Search code examples
pythonscrapy

How to re-scrape a page if there is an error in parse method?


The first action in my parse method is to extract a dictionary from a JSON string contained in the HTML. I've noticed that I sometimes get an error as the web page doesn't display correctly and thus doesn't contain the JSON string. If I rerun the spider then the same page displays fine and on it carries on until another random JSON error.
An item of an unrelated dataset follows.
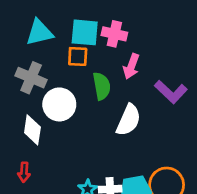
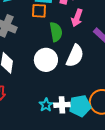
white circle: (59, 104) -> (46, 60), moved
I'd like to check that I've got the error handling correct:

def parse(self, response):
    json_str = response.xpath("<xpath_to_json>").get()
    try:
        items = json.loads(json_str)["items"]
    except JSONDecodeError:
        return response.follow(url=response.url, callback=self.parse)
    for i in items:
        # do stuff

I'm pretty sure this will work ok but wanted to check check a couple of things:

  1. If this hits a 'genuinely bad' page where there is no JSON will the spider get stuck in a loop or does scrapy give up after trying a given URL a certain number of times?
  2. I've used a return instead of a yield because I don't want to continue running the method. Is this ok?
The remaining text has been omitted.